On 4 August 1807, Captain Robert Millar acquired a letter of marque. This letter of marque gave Paragons burthen as 308 tons. Lloyd's Register for 1807, showed Paragons master changing from W. Hart to R. Millar, her owner from Ridley to Robinson, and her trade from London–Demerara to Greenock–Halifax, Nova Scotia. From Greenock she also sailed to New York City and to Demerara. In 1809 her master and owner changed to Forsyth.

| Year | Master | Owner | Trade | Source |
|---|---|---|---|---|
| 1810 | Forsyth | Forsyth | Greenock–Demerara | Register of Shipping (RS) |
| 1812 | Forsyth | Holt | Liverpool–Lisbon | RS |

Paragon, Clint, master and part-owner, was sailing from Liverpool to Buenos Aires, in company with William, Gell, master, when on 3 April 1813, they encountered the American privateer Grand Turk at . Grand Turk was armed with 16 guns and had a crew of 130 men. An engagement ensued that lasted 17 minutes before the two British merchantmen struck. William had suffered two men killed and six men wounded. Grand Turk put a prize crew of 17 men aboard Paragon.

 recaptured Paragon near Boston, and Paragon arrived at Halifax on 2 June. William remained a prize and arrived at Salem on 30 May. A great wind struck Halifax on 12 November, sinking or damaging many ships. One of these was the "ship Paragon", which had been driven ashore, lost her mizzenmast, and had her upper works greatly damaged. Lloyd's Register for 1814 had the annotations "captured" by her name.

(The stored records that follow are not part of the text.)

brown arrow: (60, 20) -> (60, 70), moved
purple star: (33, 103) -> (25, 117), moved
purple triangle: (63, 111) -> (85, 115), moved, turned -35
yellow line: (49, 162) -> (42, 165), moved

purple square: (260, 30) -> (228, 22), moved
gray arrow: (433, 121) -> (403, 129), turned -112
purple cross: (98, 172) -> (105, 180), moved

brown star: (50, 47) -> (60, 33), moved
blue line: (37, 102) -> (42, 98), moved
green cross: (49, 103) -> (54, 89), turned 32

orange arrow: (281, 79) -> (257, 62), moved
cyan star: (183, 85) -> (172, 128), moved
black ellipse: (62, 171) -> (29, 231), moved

| Year | Master | Owner | Trade | Source & notes |
|---|---|---|---|---|
| 1814 | J. Clint D. Steward | Kernso | Liverpool–Brazils | LR; |

The Register of Shipping for 1815 showed Paragon with Stewart, master, Collins, owner, and trade London–Halifax. It also noted that she had undergone repairs in 1814.

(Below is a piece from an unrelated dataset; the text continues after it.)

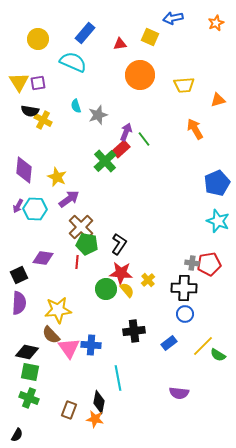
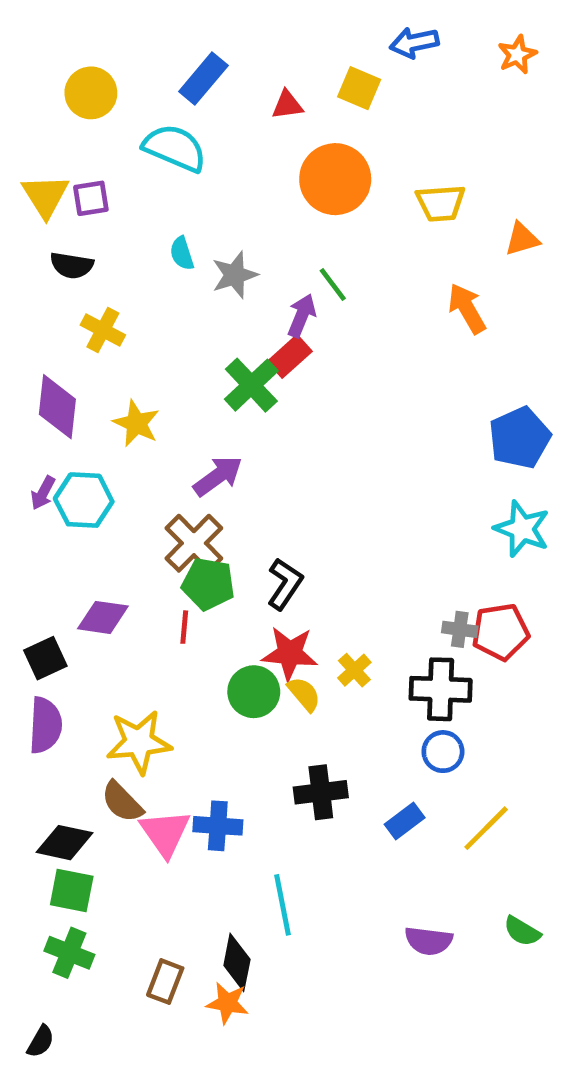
yellow cross: (43, 120) -> (103, 330), moved
green line: (144, 139) -> (333, 285), moved
purple arrow: (69, 199) -> (218, 476), moved
green semicircle: (218, 355) -> (522, 931), moved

On 21 August Paragon, Stuart, master, sailed from Portsmouth for Halifax. The transport Alexander arrived at Plymouth from Halifax on 25 October. On her way she had encountered Paragon at . Paragon was on her way to Halifax but had been dismasted and was "in great distress". Alexander rendered assistance and parted on 14 October. Paragon, Stewart, master, arrived at Halifax on 5 November, having come via Newfoundland.

| Year | Master | Owner | Trade | Source & notes |
|---|---|---|---|---|
| 1815 | D. Steward | Collins | London–Halifax | Register of Shipping (RS); damages repaired in 1814 |
| 1820 | W. Hide G. Smith | Capt. & Co. | London–Grenada Exmouth–Quebec | Lloyd's Register (LR); large repair 1817 |

On 23 July, Friendship, Weeks, master, had to put into Exmouth with damage. Paragon, Smith, master, had run into her as Paragon was coming from America.

Paragon, Smith, master was entering Shields Harbour when she ran aground on the Herd Sand on 4 November 1821. She was later refloated and taken in to South Shields. She underwent a large repair in 1821.

==Fate==
Paragon was last listed in the Register of Shipping in 1825 with trade London coaster. She was last listed in Lloyd's Register in 1830 with trade London–Newcastle. Information in Lloyd's Register was stale, having shown no change relative to 1825.